▶ _What is required_
Every line below is to be set down again exactly; any image stays out.

▶ _Data section_
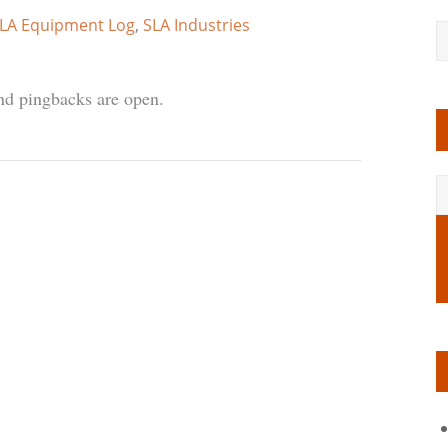
LA Equipment Log
,
SLA Industries
d pingbacks are open.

▶ _Written solution_
LA Equipment Log
,
SLA Industries
d pingbacks are open.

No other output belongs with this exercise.